R/segmentBins.R

#########################################################################/**
# @RdocFunction segmentBins
#
# @alias segmentBins,QDNAseqCopyNumbers-method
#
# @title "Segments normalized copy number data"
#
# @synopsis
#
# \description{
#     @get "title".
# }
#
# \arguments{
#     \item{object}{An object of class QDNAseqCopyNumbers.}
#     \item{smoothBy}{An optional integer value to perform smoothing before
#         segmentation by taking the mean of every smoothBy bins, and then
#         segment those means.
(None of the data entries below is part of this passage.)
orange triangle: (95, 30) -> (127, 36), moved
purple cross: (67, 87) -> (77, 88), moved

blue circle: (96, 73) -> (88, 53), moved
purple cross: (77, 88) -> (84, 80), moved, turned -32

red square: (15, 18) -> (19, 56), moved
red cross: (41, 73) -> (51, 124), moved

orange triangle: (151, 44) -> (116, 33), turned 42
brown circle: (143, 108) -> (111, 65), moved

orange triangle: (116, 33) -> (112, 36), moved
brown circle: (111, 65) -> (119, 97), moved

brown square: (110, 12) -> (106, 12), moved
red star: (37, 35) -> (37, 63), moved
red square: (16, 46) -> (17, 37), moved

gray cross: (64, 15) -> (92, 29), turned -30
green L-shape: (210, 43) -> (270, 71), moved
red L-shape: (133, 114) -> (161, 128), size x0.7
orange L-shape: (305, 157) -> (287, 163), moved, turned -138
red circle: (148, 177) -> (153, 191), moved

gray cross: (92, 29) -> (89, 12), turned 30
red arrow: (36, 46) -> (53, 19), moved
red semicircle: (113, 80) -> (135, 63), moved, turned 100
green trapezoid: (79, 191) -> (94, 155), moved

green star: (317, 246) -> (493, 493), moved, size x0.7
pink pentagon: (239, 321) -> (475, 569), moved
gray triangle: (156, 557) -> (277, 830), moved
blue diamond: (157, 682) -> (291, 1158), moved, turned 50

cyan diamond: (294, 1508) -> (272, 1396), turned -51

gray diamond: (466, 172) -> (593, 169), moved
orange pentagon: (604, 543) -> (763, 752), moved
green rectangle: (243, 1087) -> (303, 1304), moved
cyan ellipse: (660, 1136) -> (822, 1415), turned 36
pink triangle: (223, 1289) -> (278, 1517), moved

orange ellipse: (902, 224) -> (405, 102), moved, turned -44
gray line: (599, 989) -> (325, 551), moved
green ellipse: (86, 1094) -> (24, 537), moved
Default (@FALSE) is to perform no smoothing.
#         \code{smoothBy=1L} is a special case that will not perform smoothing,
#         but will split the segmentation process by chromosome instead of by
#         sample.}
#     \item{alpha}{Significance levels for the test to accept change-points.
#         Default is 1e-10.}
#     \item{undo.splits}{A character string specifying how change-points are to
#         be undone, if at all. Default is "sdundo", which undoes splits that
#         are not at least this many SDs apart. Other choices are
#         "prune", which uses a sum of squares criterion, and "none".}
#     \item{undo.SD}{The number of SDs between means to keep a split if
#         undo.splits="sdundo". Default is 1.0.}
#     \item{force}{Whether to force execution when it causes removal of
#         downstream calling results.}
#     \item{transformFun}{A function to transform the data with. This can be
#         the default "log2" for log2(x + .Machine$double.xmin),
#         "sqrt" for the Anscombe transform of sqrt(x * 3/8) which
#         stabilizes the variance, "none" for no transformation, or any
#         R function that performs the desired transformation and also its
#         inverse when called with parameter \code{inv=TRUE}.}
#%     \item{segmentStatistic}{A character vector specifying which segment 
#%         statistic to use.}
#%     \item{storeSegmentObjects}{A boolean to indicate whether to store the raw
#%         DNAcopy objects within the QDNAseq objects. Segment objects can be
#%         retrieved as segmentObject in assayData 
#%         eg. "assayDataElement(object, 'segmentObject')"}
#     \item{...}{Additional arguments passed to @see "DNAcopy::segment".}
#%     \item{verbose}{If @TRUE, verbose messages are produced.}
# }
#
# \value{
#     Returns an object of class QDNAseqCopyNumbers with segmentation results
#         added.
# }
#
# \section{Parallel processing}{
#   This function uses \pkg{future} to segment samples in parallel.
# }
#
# \examples{
# data(LGG150)
# readCounts <- LGG150
# readCountsFiltered <- applyFilters(readCounts)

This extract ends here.